First I want to say what a great site this is and how very greatful I am for all the information I have found already.
My daughter is 15 and has recently been diagnosed with Chiari with syrinx. This had been a long time coming. Looking back now I realize she began going downhill almost 3 years ago. We noticed at that time that her feet were turning blue and purple and were swelling. Without going to much into detail she eventually was admitted to the hospital at Vanderbilt where we were told they had no clue why this was happening. She began having extreme pain in all her joints to the point it was difficult to walk or move. She then started having headaches they diagnosed as migraines but we could find no medicines that would help. Soon after she began getting very clumsy (so bad that her friends actually got her bubble wrap for her birthday. She has had 10 different brakes in the last 2.5 years). She had nausea all the time, began having severe insomnia, was unable to ride the bus at all and unable to ride in the car for long periods of time. Nobody had any answers for us and as bad as it sounds we gave up and just learned to deal with her symptoms as best we could.
A few months ago she hit her head and ended up in the ER with a concussion. While doing a CT they discovered she has Chiari. She was sent to the neurosurgeon immediately and has now been scheduled for surgery. This has been a whirlwind and while I am terrified about her undergoing brain surgery I am relieved they finally know what is wrong. Her NS says that after surgery her headaches, nausea and clumsiness should be gone. He said that the numbness in her hands and feet may or may not ever get better.
I guess I’m not sure where to start. Have any of you had her symptoms? Did the surgery help? Any complications? Recovery?
I appreciate any and all advice. I am so overwhelmed and thankful at the same time!
My daughter had surgery last year after years of pain and misdiagnosis...there is hope...make sure you find out how many chiari surgeries the surgeon has performed...Chairi Institute in long Island has a good 'track' record. I understand your pain as a Mum..stay strong THERE IS HOPE and HELP. LOOK AFTER YOURSELF so you can be there for her..walks, music,writing..what ever allows you time for you.
Theodore, I’m so happy to hear your daughter is doing great. Our NS is the head of the depr. At Vanderbilt and has done hundreds of Chiari surgeries over the last 25 years.
Beeba, thank you for your post. Actually saw the ortho dr this morning to remove yet another cast and put her in a boot. On the last visit we did a ton of bloodwork looking for a reason for the bones breaking so we went over that. While we know that is not a part of the chiari I know the clumsiness is. Her bloodwork came back ok except that her ANA was positive. So now we are being sent to a rheumotologist. I had Alyssa do the things you asked about. She did every single one. She has always been able to do things with her hands that make most be sick. Actually her ortho hand dr cringes every time he sees her because she can turn her thumb completly around. I will look into this ehlers dannors. While I do not want anything else to be wrong I would like some answers. I know that chiari is her main problem but I believe there is something else going on as well.

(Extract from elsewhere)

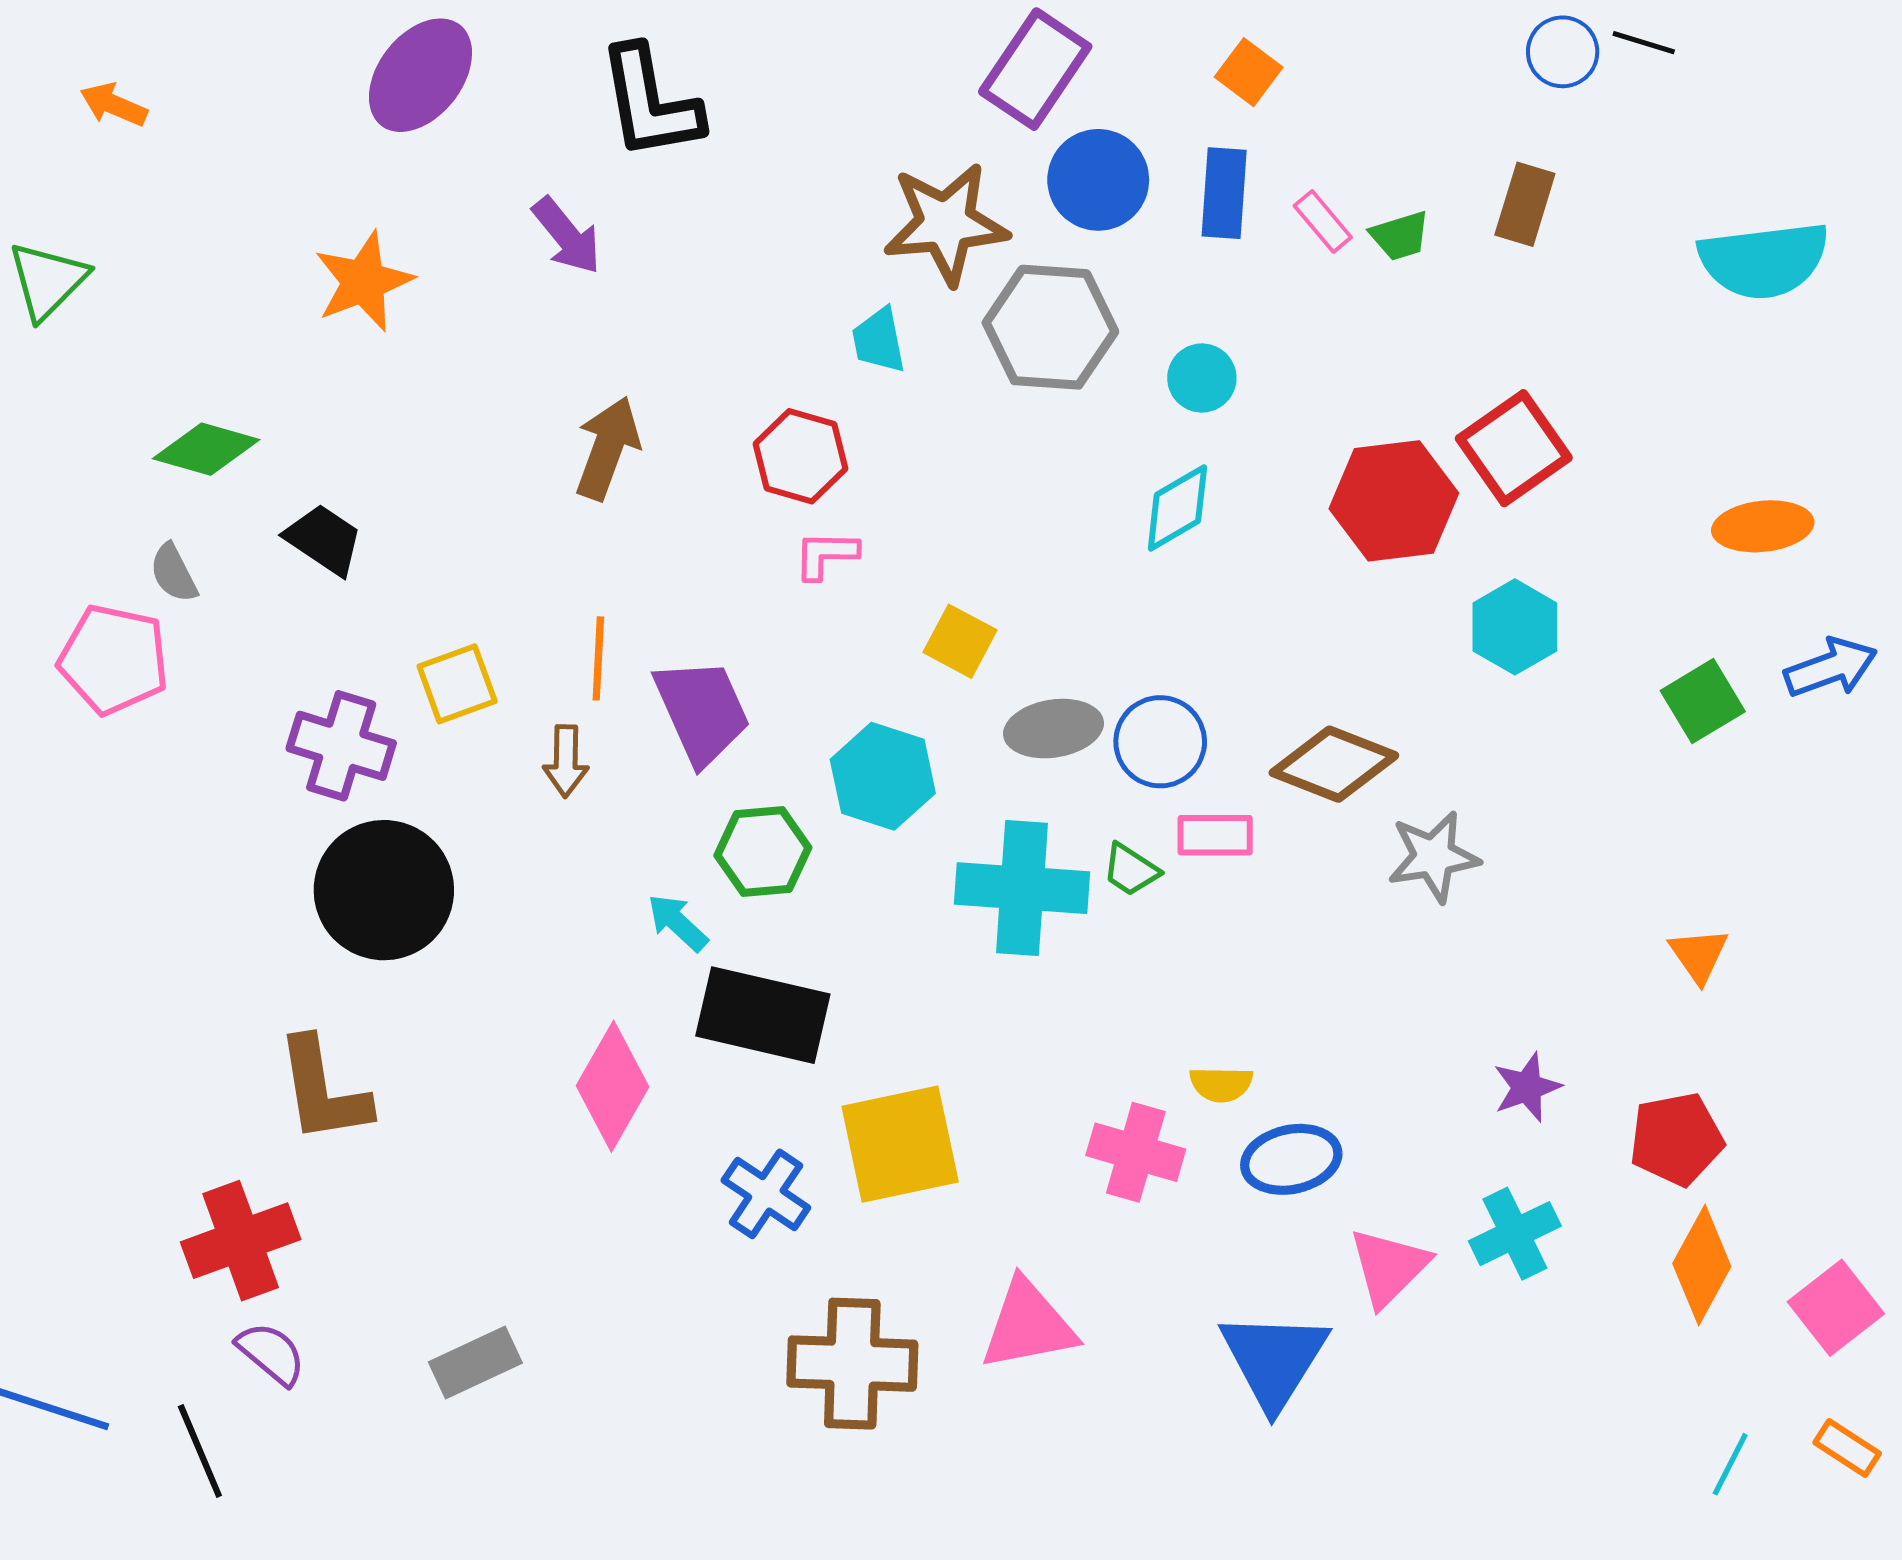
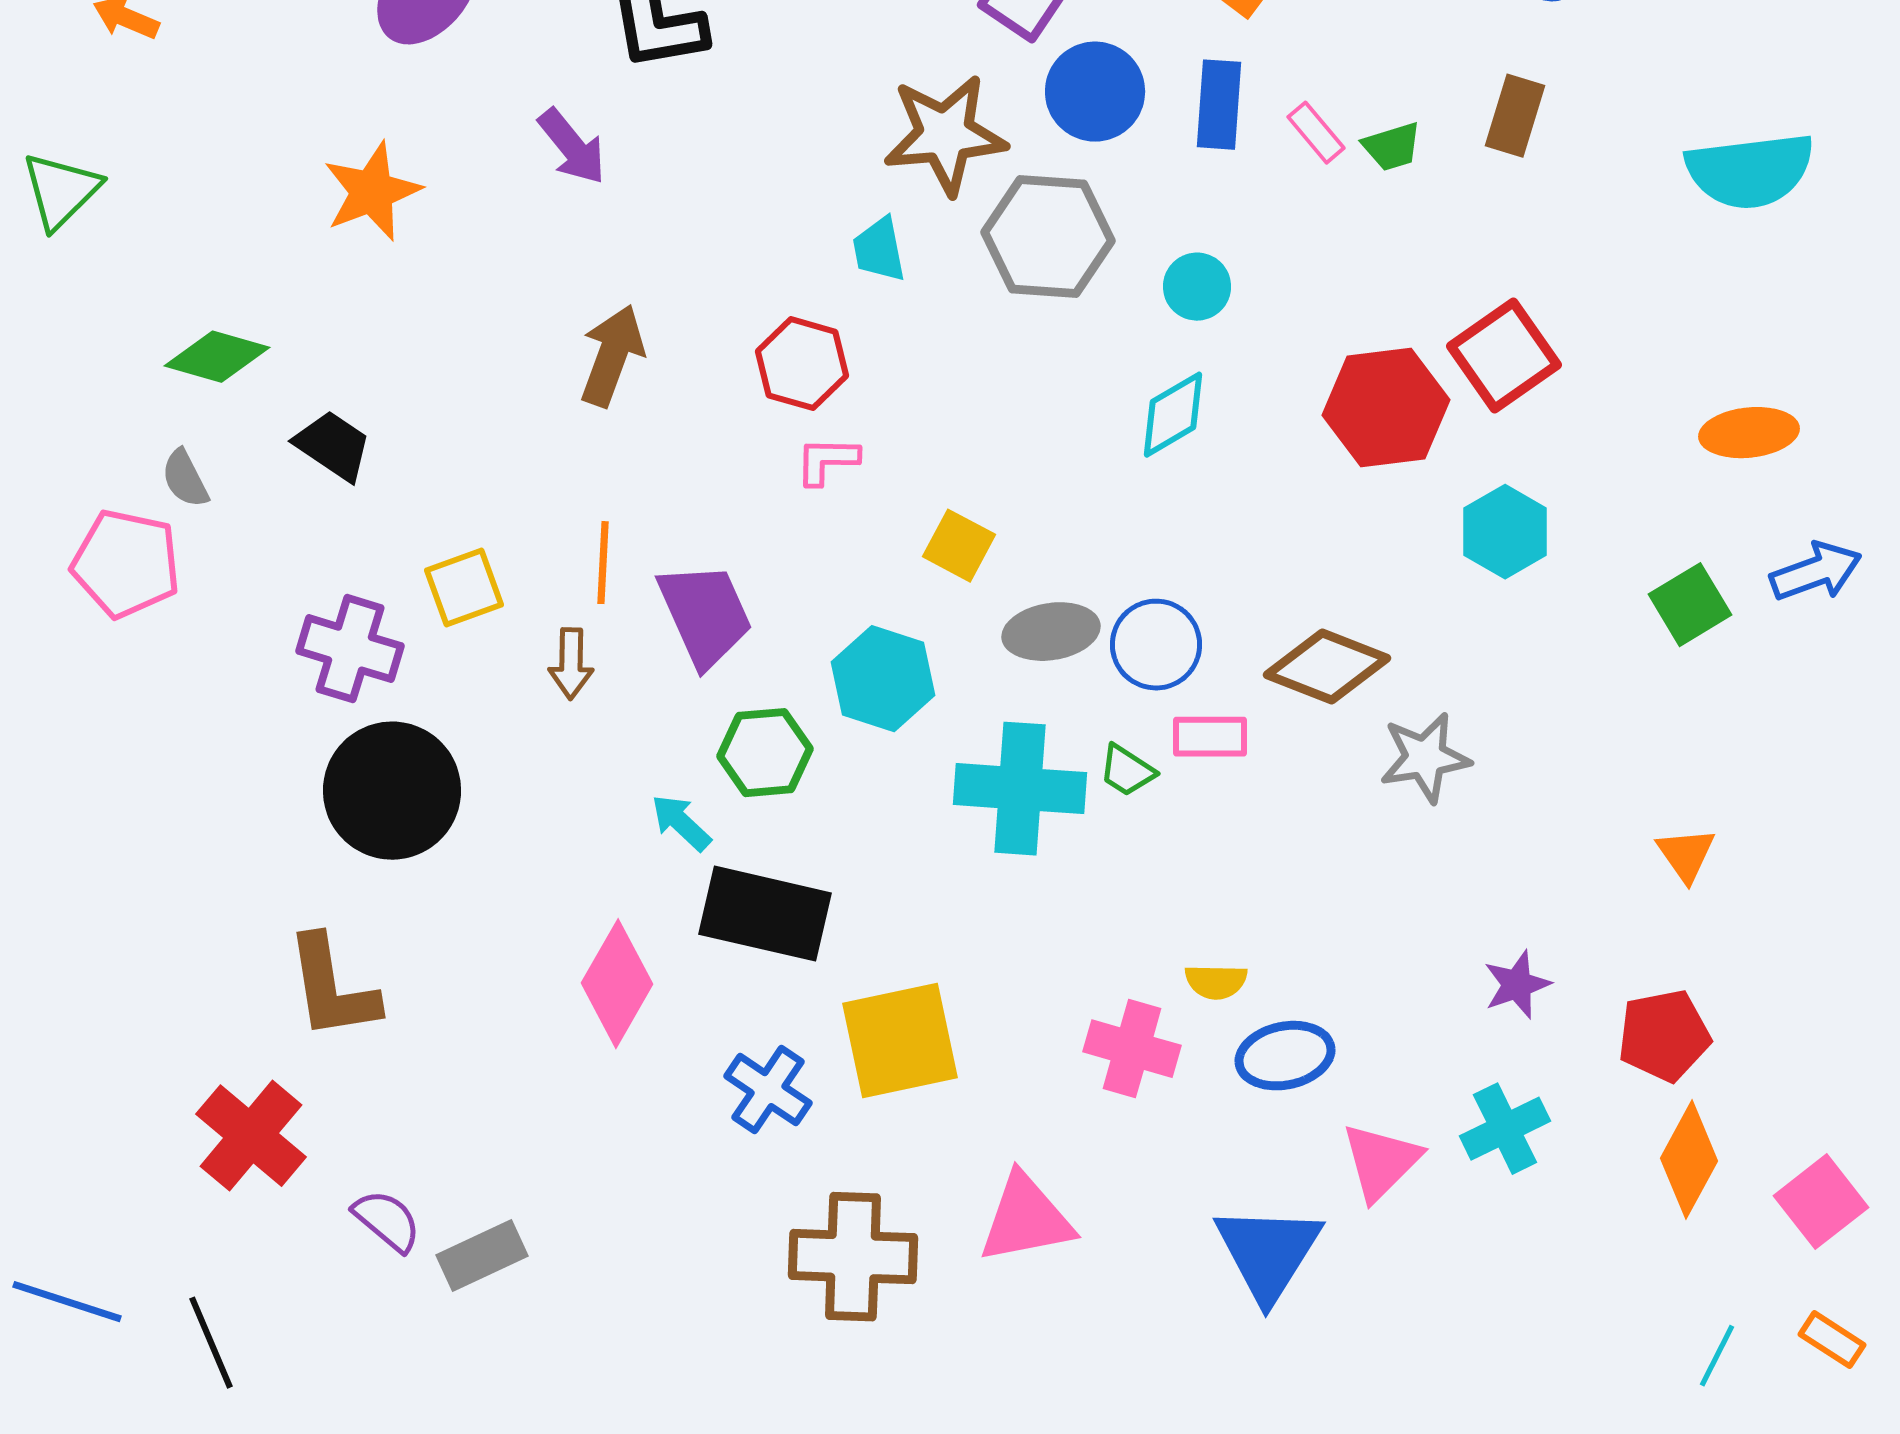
red cross: (241, 1241) -> (251, 1136), turned -30
purple semicircle: (271, 1353) -> (387, 1221), moved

Wanted to let you know that we got Alyssa’s biopsy and test results back yesterday. She does have ED. I do not know how to express my gratitude. If you had not read our story and told me your thoughts I would never have been able to take it to her doctors. While I am overwhelmed at now not just dealing with the chiari but also with ED I am thrilled we finally know what’s wrong with her. Tha k you thank you from the bottom of my heart. You are an angel!
Thank you Abby. I will look for the book. We don’t have much info yet. Her dr said lets get the chiari surgery out of the way and then we can deal with the ED.
Beeba, you mentioned dysautonomia? Alyssa was diagnosed with neurocardiogenic syncope last Oct. he has been on a strict salt regimen ever since. Is this all related?
Yes, she passes out. Her heart rate and blood pressure goes sky high for example one ER visit she was 182/120 and HR was 170’s. her cardiologist said it has to do with the way her brain and heart signals are mixed. We keep her very hydrated with lots of salt and electrolytes (seems silly with high b/p). She seems really controlled so far though
I Have Chiari 1 Malformation and haven't had a CT in almost 2 years...I have all of them except for the swelling...well I had swelling once for some reason, but after that day, not again. My doctors won't help me...I've just been dealing with it. I'm hoping that surgery takes care of all her symptoms! It's not fun, living with this for such a long time...Good luck!
I am a critical care nurse. I have been for 14 years but until the last 6 months I have never felt out of control. It still amazes me how all of her issues are related. We find out everyday how another one is related to something else. We are very blessed to have a PCP, cardiologist and neurosurgeon who listen and are willing to step out of their comfort zones to figure out what is best for HER.